Thursday 15 February 2018

february 4th


I found the letter you wrote me
In the smoking wreck of my car
On the side of 95.

There was a light rain
And I was reaching around because 
No one knows what to do
When that happens.

I heard the sound
Before it almost collapsed to a point
And the front tin of the hood
Scrunched up like an accordian
Whose notes can kill you
If they go too long.

It didn’t.
You wrote that you would fight for us.
I didn’t have a proper jacket.
I was 3 hours away in white plains
But still, I wanted to curl in a ball
And feel the breeze on my back,
Let the rough voice of that towtruck
Mumble into nothing.

Wednesday 14 February 2018

february 13th


Shaking like the holly in winter,
Spines under snow, red lips
Lingering—there she is
Every morning.

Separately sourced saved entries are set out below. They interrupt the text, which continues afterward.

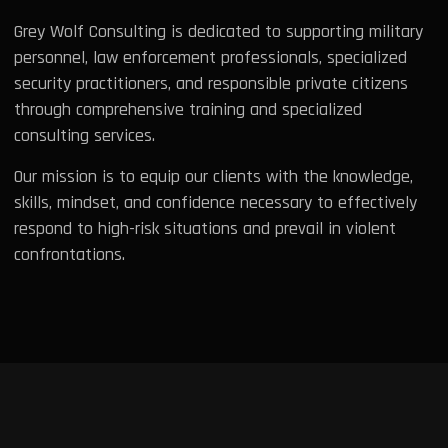
Grey Wolf Consulting is dedicated to supporting military
personnel, law enforcement professionals, specialized
security practitioners, and responsible private citizens
through comprehensive training and specialized
consulting services.
Our mission is to equip our clients with the knowledge,
skills, mindset, and confidence necessary to effectively
respond to high-risk situations and prevail in violent
confrontations.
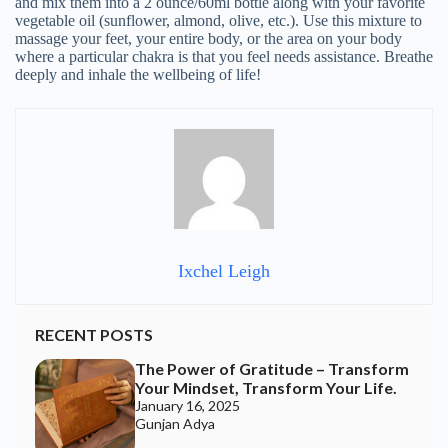
and mix them into a 2 ounce/60ml bottle along with your favorite
vegetable oil (sunflower, almond, olive, etc.). Use this mixture to
massage your feet, your entire body, or the area on your body
where a particular chakra is that you feel needs assistance. Breathe
deeply and inhale the wellbeing of life!
Ixchel Leigh
RECENT POSTS
The Power of Gratitude – Transform
Your Mindset, Transform Your Life.
January 16, 2025
Gunjan Adya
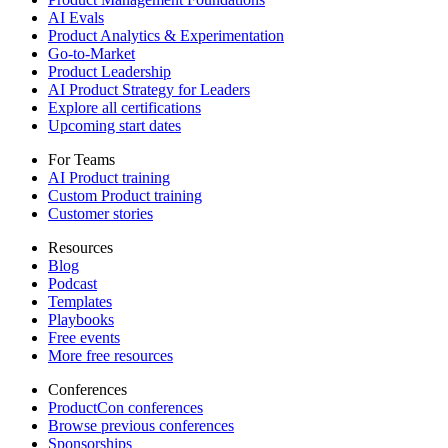
AI Evals
Product Analytics & Experimentation
Go-to-Market
Product Leadership
AI Product Strategy for Leaders
Explore all certifications
Upcoming start dates
For Teams
AI Product training
Custom Product training
Customer stories
Resources
Blog
Podcast
Templates
Playbooks
Free events
More free resources
Conferences
ProductCon conferences
Browse previous conferences
Sponsorships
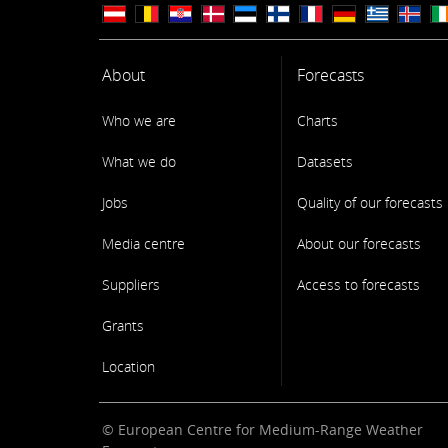
About
Forecasts
Who we are
Charts
What we do
Datasets
Jobs
Quality of our forecasts
Media centre
About our forecasts
Suppliers
Access to forecasts
Grants
Location
© European Centre for Medium-Range Weather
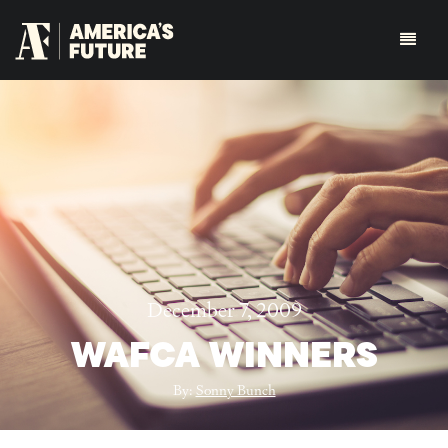
December 7, 2009
WAFCA WINNERS
By:
Sonny Bunch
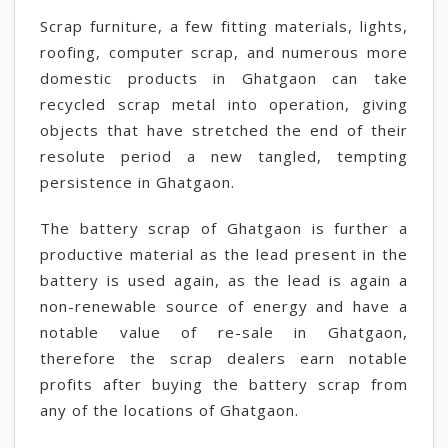
Scrap furniture, a few fitting materials, lights,
roofing, computer scrap, and numerous more
domestic products in Ghatgaon can take
recycled scrap metal into operation, giving
objects that have stretched the end of their
resolute period a new tangled, tempting
persistence in Ghatgaon.
The battery scrap of Ghatgaon is further a
productive material as the lead present in the
battery is used again, as the lead is again a
non-renewable source of energy and have a
notable value of re-sale in Ghatgaon,
therefore the scrap dealers earn notable
profits after buying the battery scrap from
any of the locations of Ghatgaon.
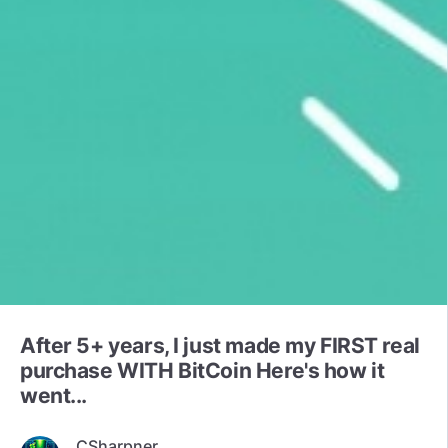
After 5+ years, I just made my FIRST real
purchase WITH BitCoin Here's how it
went...
CSharpner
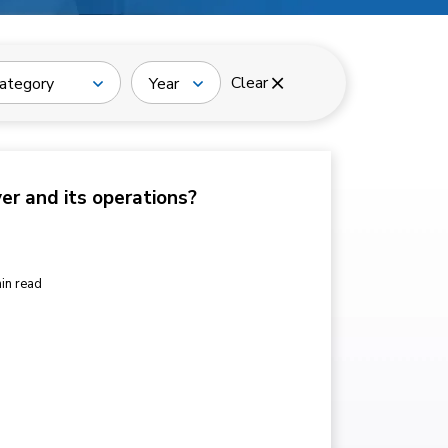
Clear
ategory
Year
ver and its operations?
in read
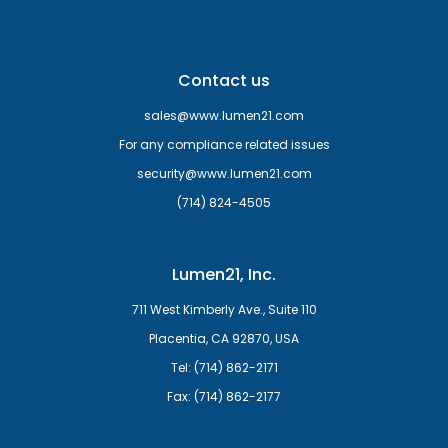
Contact us
sales@www.lumen21.com
For any compliance related issues
security@www.lumen21.com
(714) 824-4505
Lumen21, Inc.
711 West Kimberly Ave., Suite 110
Placentia, CA 92870, USA
Tel: (714) 862-2171
Fax: (714) 862-2177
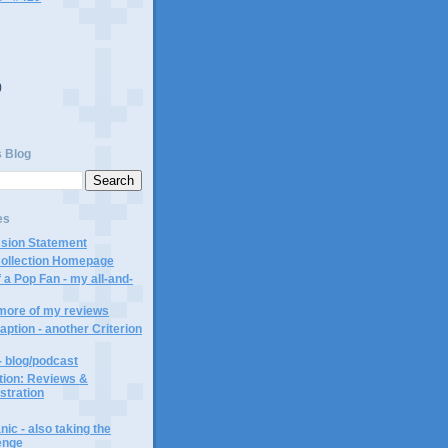
)
)
s Blog
es
ssion Statement
Collection Homepage
 a Pop Fan - my all-and-
 more of my reviews
aption - another Criterion
- blog/podcast
ction: Reviews &
ustration
ic - also taking the
lenge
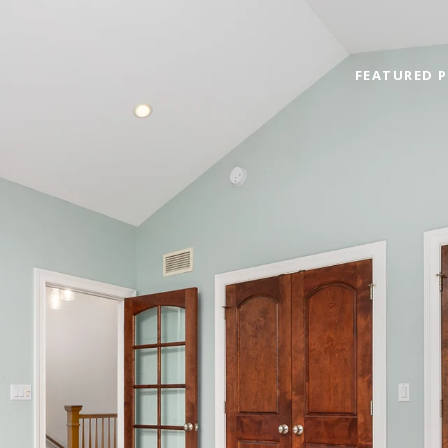
FEATURED P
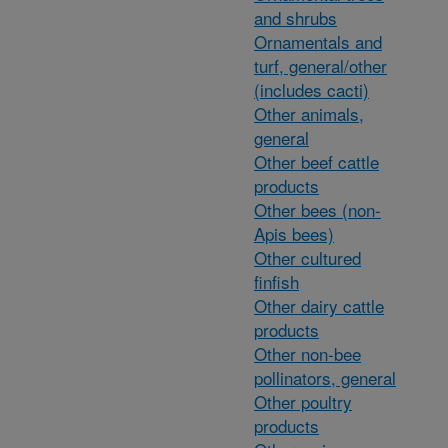
and shrubs
Ornamentals and
turf, general/other
(includes cacti)
Other animals,
general
Other beef cattle
products
Other bees (non-
Apis bees)
Other cultured
finfish
Other dairy cattle
products
Other non-bee
pollinators, general
Other poultry
products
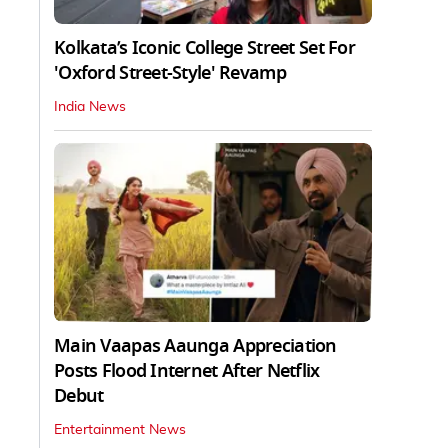
Kolkata’s Iconic College Street Set For
'Oxford Street-Style' Revamp
India News
Main Vaapas Aaunga Appreciation
Posts Flood Internet After Netflix
Debut
Entertainment News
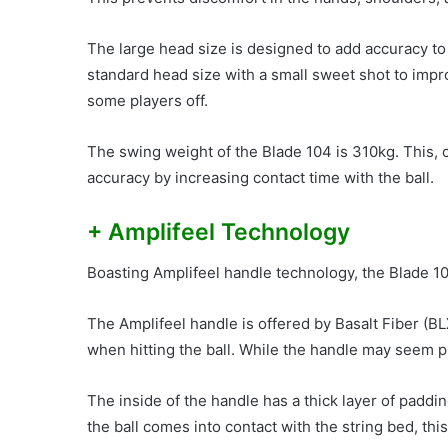
The large head size is designed to add accuracy to
standard head size with a small sweet shot to impro
some players off.
The swing weight of the Blade 104 is 310kg. This,
accuracy by increasing contact time with the ball.
+ Amplifeel Technology
Boasting Amplifeel handle technology, the Blade 1
The Amplifeel handle is offered by Basalt Fiber (B
when hitting the ball. While the handle may seem pr
The inside of the handle has a thick layer of padd
the ball comes into contact with the string bed, th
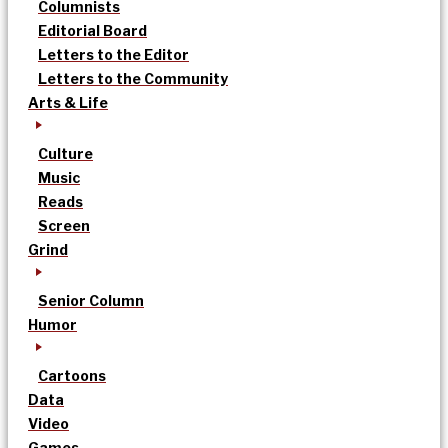
Columnists
Editorial Board
Letters to the Editor
Letters to the Community
Arts & Life
Culture
Music
Reads
Screen
Grind
Senior Column
Humor
Cartoons
Data
Video
Games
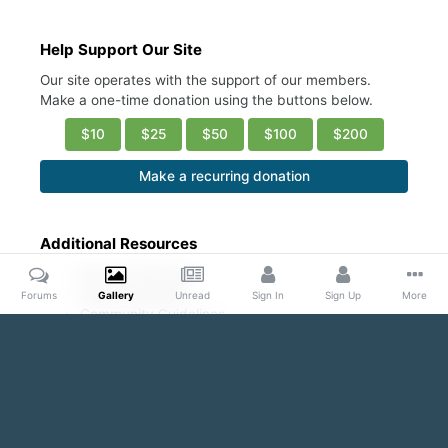
Help Support Our Site
Our site operates with the support of our members.
Make a one-time donation using the buttons below.
$10
$25
$50
$100
$200
Make a recurring donation
Additional Resources
Account Settings
Ask a Moderator
Forums
Gallery
Unread
Sign In
Sign Up
More
Community Guidelines
DMCA Request
Home
Gallery
Public Content
Bodybuilders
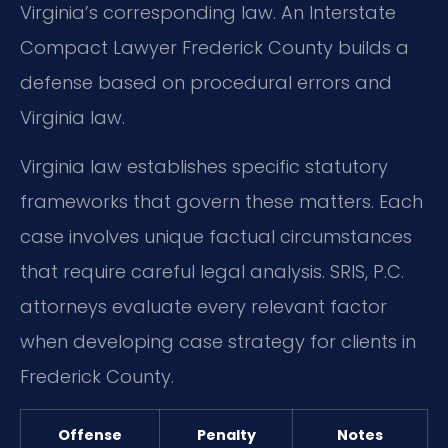
Virginia’s corresponding law. An Interstate
Compact Lawyer Frederick County builds a
defense based on procedural errors and
Virginia law.
Virginia law establishes specific statutory
frameworks that govern these matters. Each
case involves unique factual circumstances
that require careful legal analysis. SRIS, P.C.
attorneys evaluate every relevant factor
when developing case strategy for clients in
Frederick County.
Offense
Penalty
Notes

Dreaming is
Supposed to be solitary, you say,
Already late to pointless appointments
Where the world has already won.
Show more of yourself. Grit your teeth
While they take the white and dance.
You try to rid
Your body of its power, like the 2am
on your knees shuddering,
But it’s in your blood.
You go out to piss in the backyard
Moon with a shadow over its face
Looking at you peculiar
As if asking
What species of heartbreak is that--
That takes the time away,
That rolls the days down a hill
Into memory without your ever moving?

The city trees bear their bones to the wind
And run out to the violet sky like some
Very slow wild thing skittering through the air.
You wish you believed in the sky,
That last free thing.
Something has drained out;
Now you are like the oak leaf in winter,
All desiccated veins and longing for spring.